──────── Records supplied ────────

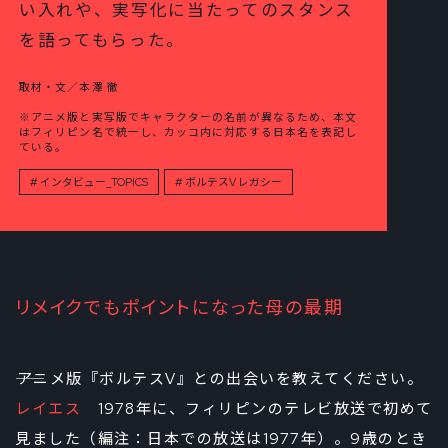
い入れや、実写化に当たってのスタンス
を語ってもらった。
取材・文／本澤 徹
※アニメ版と実写版でキャラクターの名前が異なるため、本文
はフィリピン名で統一し、カッコ内に対応する日本名を表記し
ている。
インタビュー_TOPICS
ボルテスV レガシー
リメイクでもポイントになった母の最期
――アニメ版『ボルテスV』との出会いを教えてください。
レイエス
1978年に、フィリピンのテレビ放送で初めて
見ました（編注：日本での放送は1977年）。9歳のとき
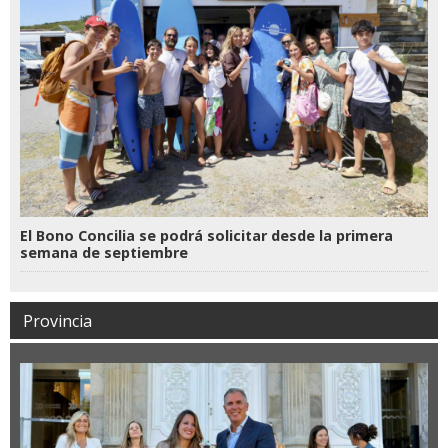
El Bono Concilia se podrá solicitar desde la primera
semana de septiembre
Provincia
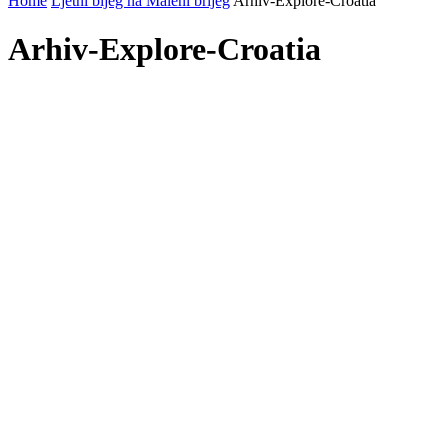
Home
Ljetni bijeg na Maleni brijeg
Arhiv-Explore-Croatia
Arhiv-Explore-Croatia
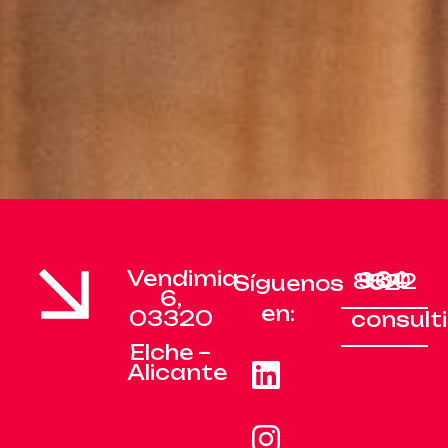
Vendimia
+34 900 83 12 52
Síguenos
6,
en:
03320
consul
Elche –
Alicante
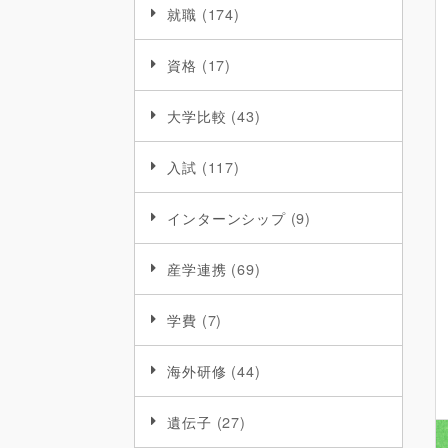
就職
(174)
資格
(17)
大学比較
(43)
入試
(117)
インターンシップ
(9)
産学連携
(69)
学費
(7)
海外研修
(44)
遺伝子
(27)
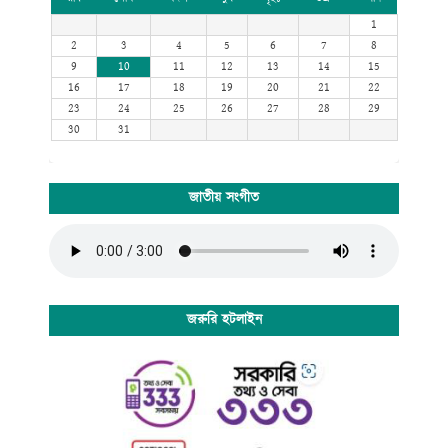
1
2
3
4
5
6
7
8
9
10
11
12
13
14
15
16
17
18
19
20
21
22
23
24
25
26
27
28
29
30
31
জাতীয় সংগীত
জরুরি হটলাইন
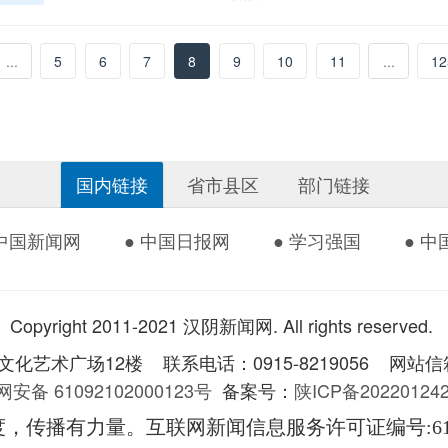
...
5
6
7
8
9
10
11
...
12
国内链接
省市县区
部门链接
 中国新闻网
● 中国日报网
● 学习强国
● 
Copyright 2011-2021 汉阴新闻网. All rights reserved.
术广场12楼 联系电话：0915-8219056 网站信箱：
安备 61092102000123号
备案号：
陕ICP备2022012
度，传播有力量。互联网新闻信息服务许可证编号
:6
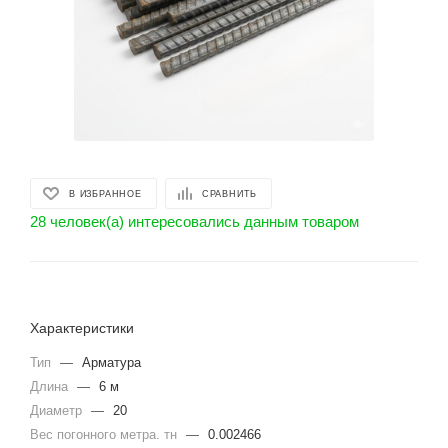
В ИЗБРАННОЕ
СРАВНИТЬ
28 человек(а) интересовались данным товаром
Характеристики
Тип
—
Арматура
Длина
—
6 м
Диаметр
—
20
Вес погонного метра. тн
—
0.002466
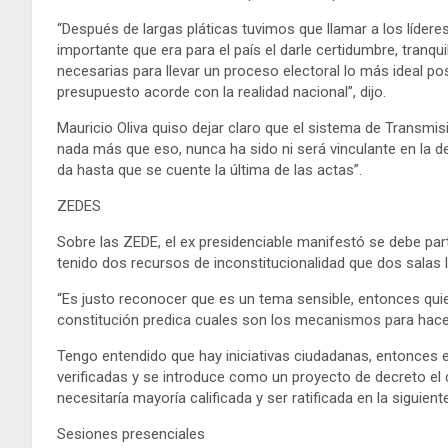
“Después de largas pláticas tuvimos que llamar a los líderes
importante que era para el país el darle certidumbre, tranq
necesarias para llevar un proceso electoral lo más ideal p
presupuesto acorde con la realidad nacional”, dijo.
Mauricio Oliva quiso dejar claro que el sistema de Transmis
nada más que eso, nunca ha sido ni será vinculante en la deci
da hasta que se cuente la última de las actas”.
ZEDES
Sobre las ZEDE, el ex presidenciable manifestó se debe parti
tenido dos recursos de inconstitucionalidad que dos salas 
“Es justo reconocer que es un tema sensible, entonces quie
constitución predica cuales son los mecanismos para hacer
Tengo entendido que hay iniciativas ciudadanas, entonces 
verificadas y se introduce como un proyecto de decreto el
necesitaría mayoría calificada y ser ratificada en la siguient
Sesiones presenciales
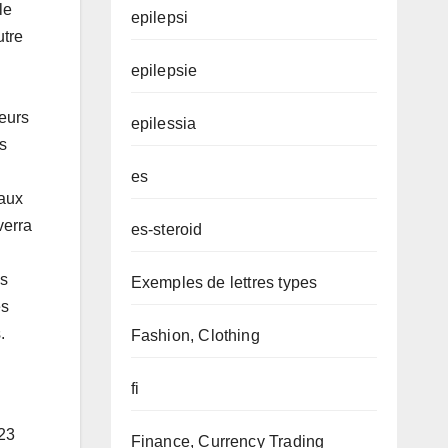
le
epilepsi
utre
epilepsie
leurs
epilessia
s
es
eaux
verra
es-steroid
es
Exemples de lettres types
es
.
Fashion, Clothing
fi
 23
Finance, Currency Trading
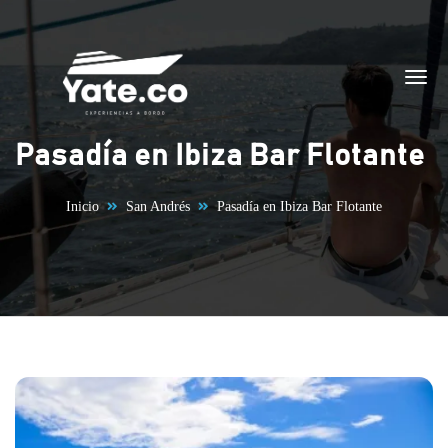
Saltar al contenido
Pasadía en Ibiza Bar Flotante
Inicio
San Andrés
Pasadía en Ibiza Bar Flotante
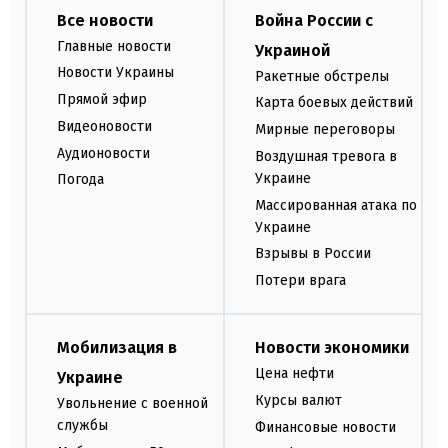
Все новости
Война России с
Главные новости
Украиной
Новости Украины
Ракетные обстрелы
Прямой эфир
Карта боевых действий
Видеоновости
Мирные переговоры
Аудионовости
Воздушная тревога в
Украине
Погода
Массированная атака по
Украине
Взрывы в России
Потери врага
Мобилизация в
Новости экономики
Цена нефти
Украине
Курсы валют
Увольнение с военной
службы
Финансовые новости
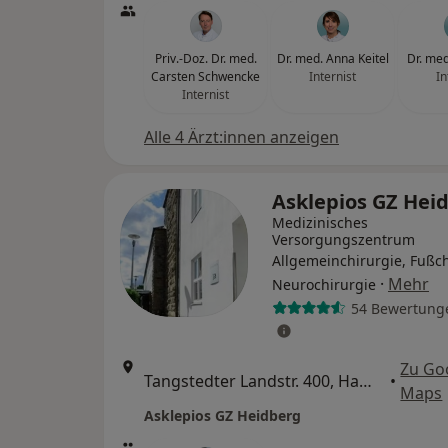
Priv.-Doz. Dr. med.
Dr. med. Anna Keitel
Dr. med
Carsten Schwencke
Internist
In
Internist
Alle 4 Ärzt:innen anzeigen
Asklepios GZ Hei
Medizinisches
Versorgungszentrum
Allgemeinchirurgie, Fußch
·
Mehr
Neurochirurgie
54 Bewertung
Zu Go
Tangstedter Landstr. 400, Hamburg
•
Maps
Asklepios GZ Heidberg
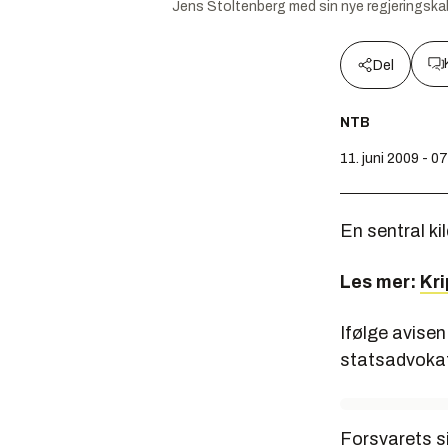
Jens Stoltenberg med sin nye regjeringskabal
Del
NTB
11. juni 2009 - 0
En sentral ki
Les mer:
Kri
Ifølge avisen
statsadvokat 
Forsvarets s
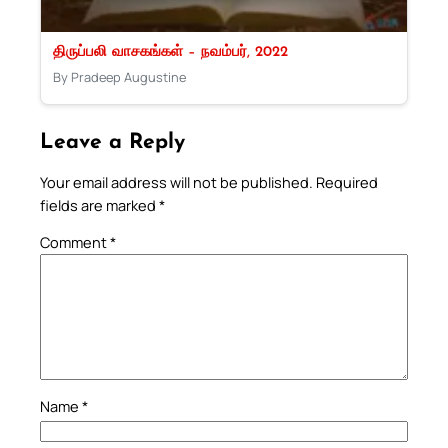
திருப்பலி வாசகங்கள் – நவம்பர், 2022
By Pradeep Augustine
Leave a Reply
Your email address will not be published.
Required
fields are marked
*
Comment
*
Name
*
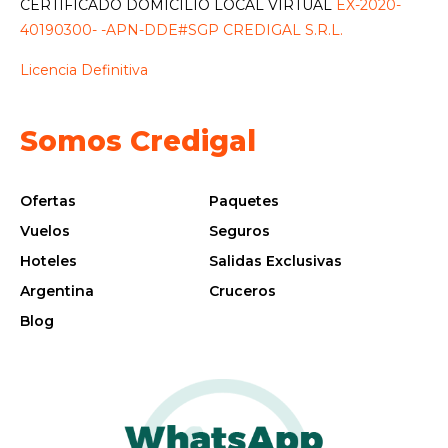
CERTIFICADO DOMICILIO LOCAL VIRTUAL
EX-2020-
40190300- -APN-DDE#SGP CREDIGAL S.R.L.
Licencia Definitiva
Somos Credigal
Ofertas
Paquetes
Vuelos
Seguros
Hoteles
Salidas Exclusivas
Argentina
Cruceros
Blog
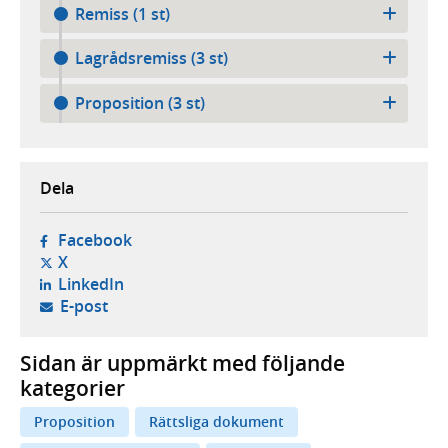
Remiss (1 st)
Lagrådsremiss (3 st)
Proposition (3 st)
Dela
- öppnas i ny flik, extern webbplats,
Facebook
- öppnas i ny flik, extern webbplats,
X
- öppnas i ny flik, extern webbplats,
LinkedIn
- öppnar din e-postklient,
E-post
Sidan är uppmärkt med följande
kategorier
Proposition
Rättsliga dokument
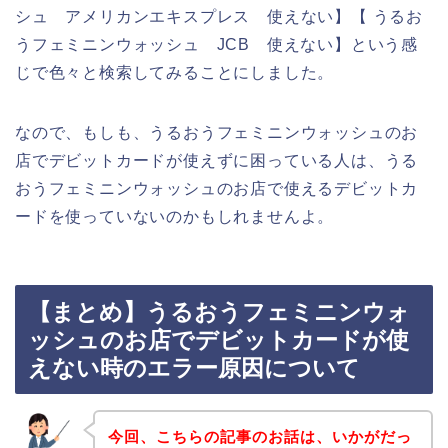
シュ アメリカンエキスプレス 使えない】【 うるお
うフェミニンウォッシュ JCB 使えない】という感
じで色々と検索してみることにしました。
なので、もしも、うるおうフェミニンウォッシュのお
店でデビットカードが使えずに困っている人は、うる
おうフェミニンウォッシュのお店で使えるデビットカ
ードを使っていないのかもしれませんよ。
【まとめ】うるおうフェミニンウォ
ッシュのお店でデビットカードが使
えない時のエラー原因について
今回、こちらの記事のお話は、いかがだっ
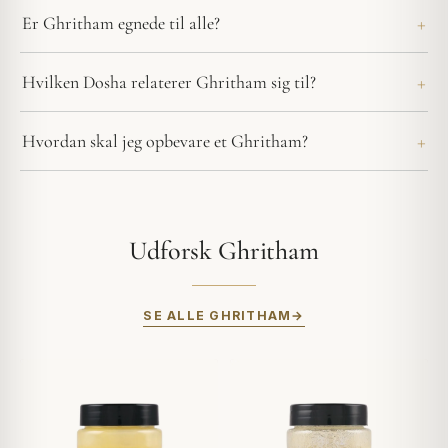
Er Ghritham egnede til alle?
Hvilken Dosha relaterer Ghritham sig til?
Hvordan skal jeg opbevare et Ghritham?
Udforsk Ghritham
SE ALLE GHRITHAM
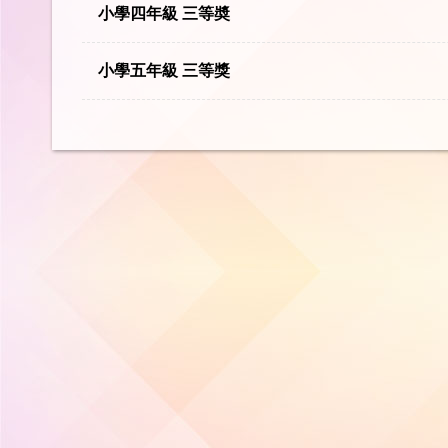
小學四年級 三等奬
小學五年級 三等獎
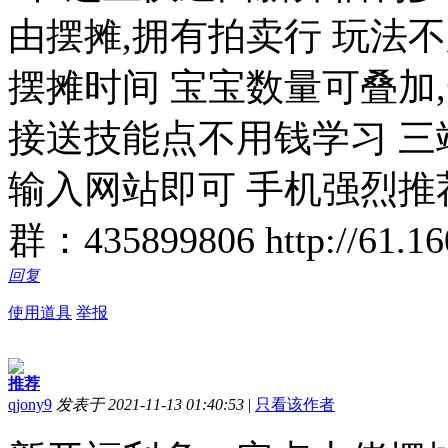
由摆摊,拥有拍卖行 玩法
摆摊时间 宝宝数量可叠加,
接送技能点不用钱学习 三端
输入网站即可 手机强烈推
群：435899806 http://61.16
回复
使用道具
举报
推荐
qjony9
发表于 2021-11-13 01:40:53
|
只看该作者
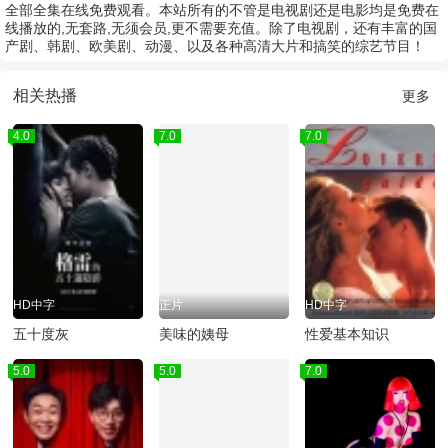
全部全集在线免费观看。本站所有的不管是电视剧还是电影均是免费在
线播放的,无套路,无须会员,更不需要充值。除了电视剧，还有丰富的国
产剧、韩剧、欧美剧、动漫、以及各种高清大片和搞笑的综艺节目！
相关热播
更多
4.0
7.0
7.0
HD中字
正片
HD中字
五十度灰
美味的姨母
性爱基本知识
5.0
5.0
7.0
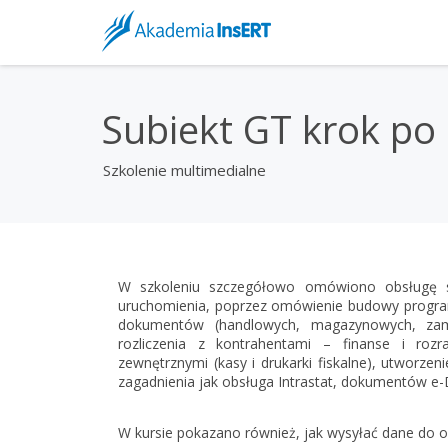
Subiekt GT krok po
Szkolenie multimedialne
W szkoleniu szczegółowo omówiono obsługę sy
uruchomienia, poprzez omówienie budowy programu
dokumentów (handlowych, magazynowych, zamó
rozliczenia z kontrahentami – finanse i roz
zewnętrznymi (kasy i drukarki fiskalne), utworzen
zagadnienia jak obsługa Intrastat, dokumentów e-
W kursie pokazano również, jak wysyłać dane do 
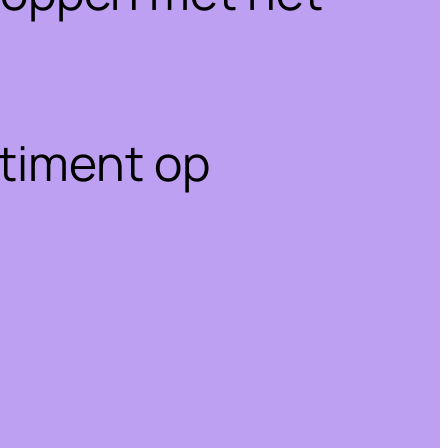
rtiment op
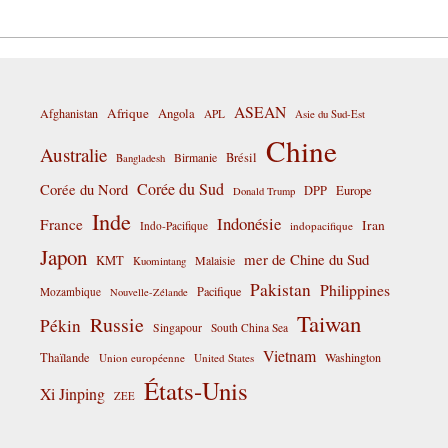
ASEAN
Afrique
Afghanistan
Angola
APL
Asie du Sud-Est
Chine
Australie
Birmanie
Brésil
Bangladesh
Corée du Sud
Corée du Nord
DPP
Europe
Donald Trump
Inde
Indonésie
France
Iran
Indo-Pacifique
indopacifique
Japon
mer de Chine du Sud
KMT
Malaisie
Kuomintang
Pakistan
Philippines
Pacifique
Mozambique
Nouvelle-Zélande
Taiwan
Russie
Pékin
Singapour
South China Sea
Vietnam
Thaïlande
Washington
Union européenne
United States
États-Unis
Xi Jinping
ZEE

────────

Search the data for the string "para" and copy out every line where it is found.

## Finished task
importante que era para el país el darle certidumbre, tranq
necesarias para llevar un proceso electoral lo más ideal p
constitución predica cuales son los mecanismos para hacer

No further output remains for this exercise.